En 1850, le Dr. John Bell de Philadelphie donne à l’impression le « Treatise on Baths » et dédie 50 pages au bain marin en se rapportant à la technique, aux indications et au choix de la saison en rapport au type de patient. En Italie, le premier document officiel concernant la thalassothérapie est le « Règlement pour le bon service et le bon ordre des bains de mer », du Gouvernement Toscan en 1822.

Entre temps, les institutions de Spallanzani trouvent confirmation et l’on commence à reconnaître à l’action antibactérienne des rayons solaires, aussi un effet anti asthénique et hématogène. Déjà en 1853, Vanzetti, chirurgien padouan, prescrivait l’héliothérapie dans les arthrites et dans les ulcères cutanés, tandis que Barellai fut le premier à concevoir l’Hospice Marin comme lieu d’hospitalisation pour des soins prolongés, surtout dans la tuberculose extra pulmonaire.
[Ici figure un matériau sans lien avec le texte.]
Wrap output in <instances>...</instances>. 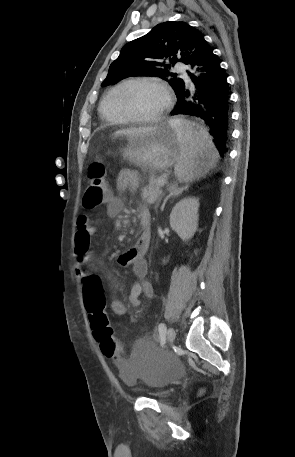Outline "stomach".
I'll use <instances>...</instances> for the list:
<instances>
[{"mask_svg":"<svg viewBox=\"0 0 295 457\" xmlns=\"http://www.w3.org/2000/svg\"><path fill=\"white\" fill-rule=\"evenodd\" d=\"M121 154L150 174L164 171L180 158L177 132L170 122H164L152 133L128 140Z\"/></svg>","mask_w":295,"mask_h":457,"instance_id":"1","label":"stomach"}]
</instances>
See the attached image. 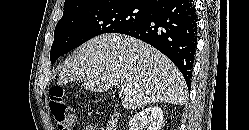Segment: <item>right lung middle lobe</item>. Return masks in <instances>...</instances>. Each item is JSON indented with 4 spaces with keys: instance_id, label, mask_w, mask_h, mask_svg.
Instances as JSON below:
<instances>
[{
    "instance_id": "1",
    "label": "right lung middle lobe",
    "mask_w": 249,
    "mask_h": 130,
    "mask_svg": "<svg viewBox=\"0 0 249 130\" xmlns=\"http://www.w3.org/2000/svg\"><path fill=\"white\" fill-rule=\"evenodd\" d=\"M152 8L134 0H108L66 11L57 23L50 60L104 33H119L148 17Z\"/></svg>"
}]
</instances>
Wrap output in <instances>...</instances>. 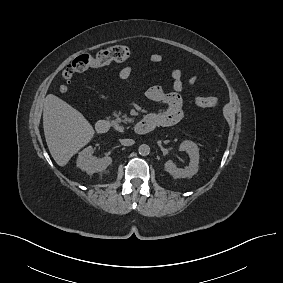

Autour de 1840, Tomaso Rima (1775-1843), chirurgien à l’Hôpital de Venise, fit construire auprès de l’Eglise de la Santé un « bain flottant » fixe sur des pontons avec un bassin d’env. 10 x 7 mètres. La Sirena était une barque, imaginée aussi par Rima, réservée à la thalassothérapie.

Les premières cloches au Lido de Venise sont construites en 1887 et de là elles qui si diffusent lentement dans toute l’Italie tandis que le milanais Hajech soutient l’utilité des hospices marins permanents le premier desquels est construit à Viareggio en 1901.

Entre 1870 et 1890 naissent les plus prestigieux établissements d’héliothérapie du Haut Adriatique, ceux du Lido de Venise et de Grado, et en 1910, Giulio Ceresole fonde l’Observatoire pour l’étude de la Climato – thalassothérapie, sur la plage de Venise.